I totally disagree. If given the opportunity you could cheat and get away with it I think men and women in equal numbers would jump rather chance. I really do.

2025ismybestyear · 14/07/2025 20:04

Tidekiln · 14/07/2025 20:02

And does his current girlfriend know this? What do you mean about wondering why she is with him.

She knows all the horrible things he's done and said to me.

Anonusername1234 · 14/07/2025 20:04

@Goodbyerubytuesdat thank you so much for this. It was a long time ago and I am have spent a long time healing myself and learning from what I went through. I agree with every word you write. I think it suits people to believe there are ‘red flags’ ‘poor standards’ because it helps people feel safe in their own relationships. But no one can make another person ‘happy’, happiness comes from within and you’re spot on we can’t control anyone but ourselves.

Tidekiln · 14/07/2025 20:05

2025ismybestyear · 14/07/2025 20:04

She knows all the horrible things he's done and said to me.

Was she a good friend of yours?

StHilarion · 14/07/2025 20:07

Given it would not be discovered I believe most men and women would cheat. The difference is I think women would have higher standards with whom they chose and during or after the dalliance would be a lot more discreet and better able to present an innocent facade than a man. Simply because generally woman multi task far more efficiently.

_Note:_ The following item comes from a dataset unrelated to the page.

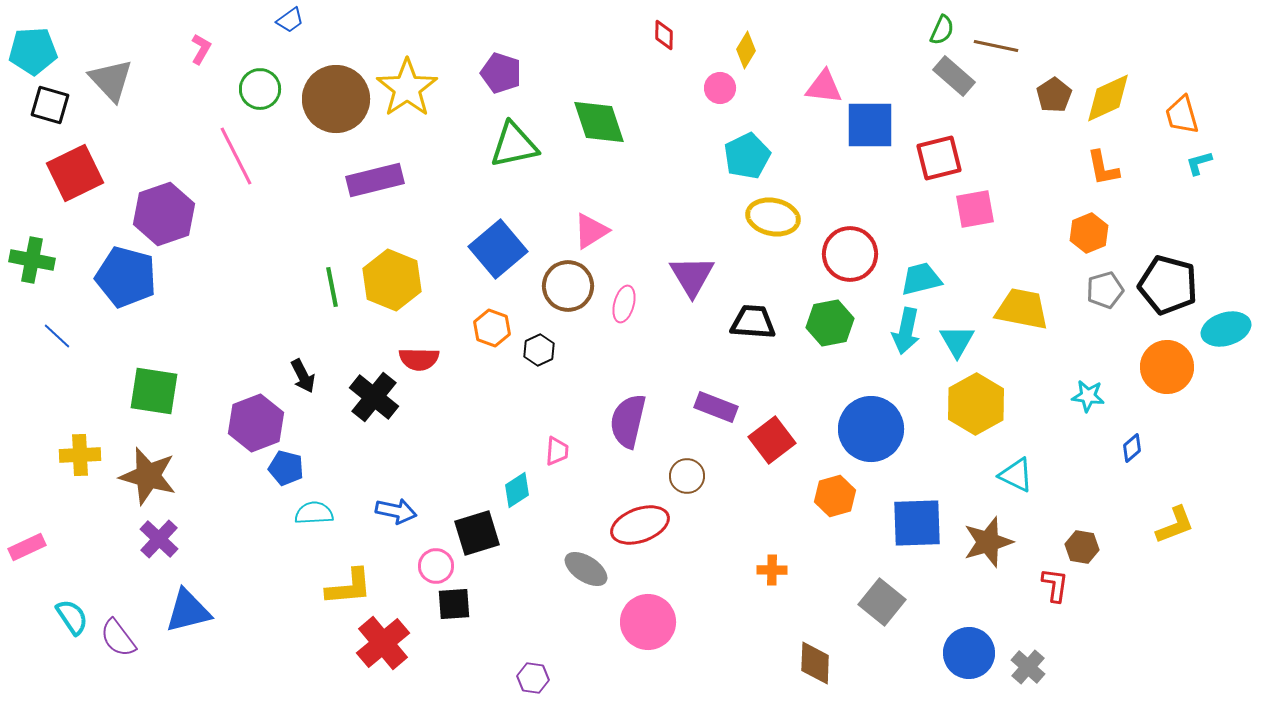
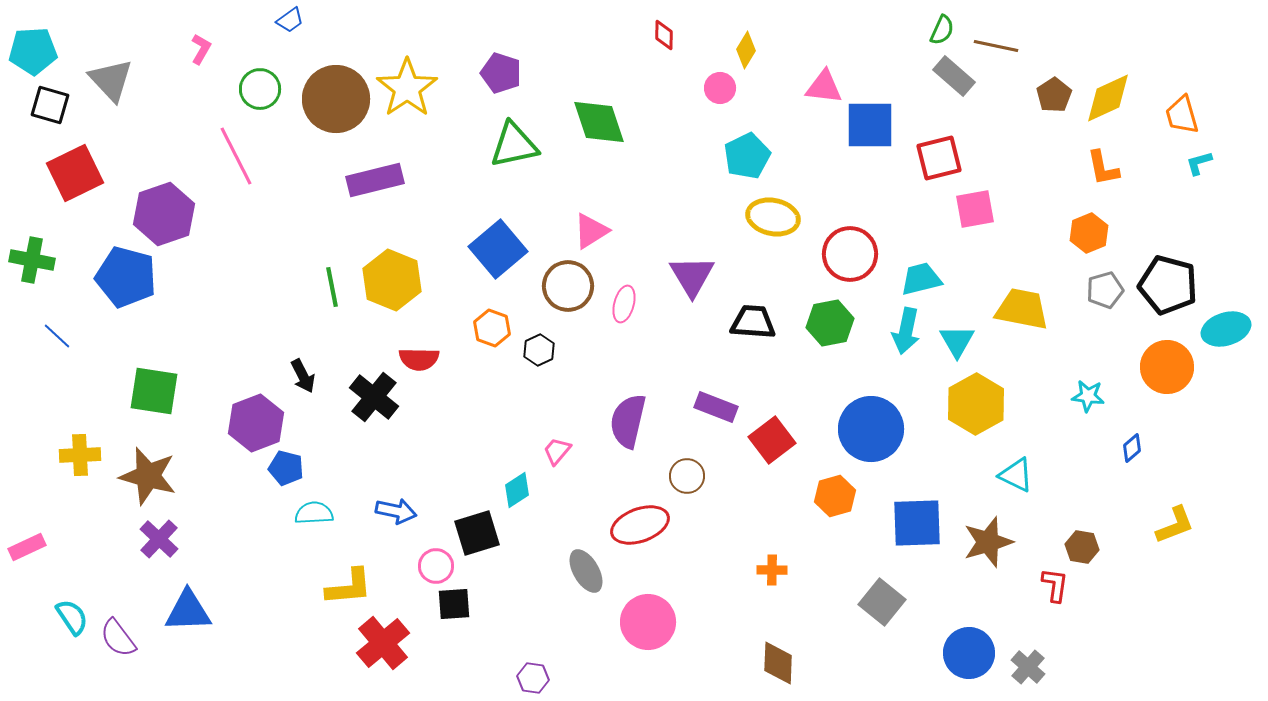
pink trapezoid at (557, 451): rotated 144 degrees counterclockwise
gray ellipse at (586, 569): moved 2 px down; rotated 27 degrees clockwise
blue triangle at (188, 611): rotated 12 degrees clockwise
brown diamond at (815, 663): moved 37 px left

Luckyingame · 14/07/2025 20:09

Similar thread was on here some time ago.
So what, if they would? Speaking for myself,
I'm set up for life and men are irrelevant to me, apart from the obvious societal courtesies and paid services.
The PP who came up with the rape statistics, that's worse.
Men would and do cheat. As I said in a different conversation, they come to realise hard that noone really needs them in their lives (unless practical reasons, to which I unashamedly confess I got married for, about 20 years ago).
It's just life.
All sorts would be happening, if punishments in society weren't in place.